» **DATA PROVIDED**:
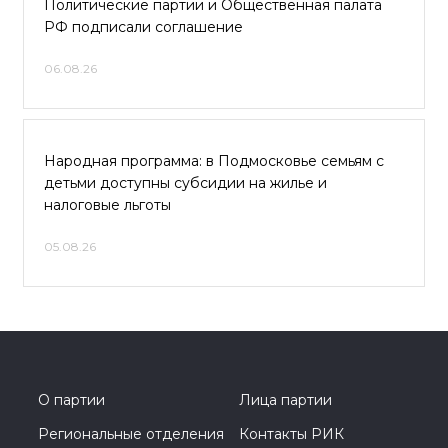
Политические партии и Общественная палата
РФ подписали соглашение
06.08.26
Народная программа: в Подмосковье семьям с
детьми доступны субсидии на жилье и
налоговые льготы
05.08.26
О партии
Лица партии
Региональные отделения
Контакты РИК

» **TASK ITEM**: Make an exact copy of the records above. Keep out every picture.

» **RESULT FOR THIS TASK**:
Политические партии и Общественная палата
РФ подписали соглашение
06.08.26
Народная программа: в Подмосковье семьям с
детьми доступны субсидии на жилье и
налоговые льготы
05.08.26
О партии
Лица партии
Региональные отделения
Контакты РИК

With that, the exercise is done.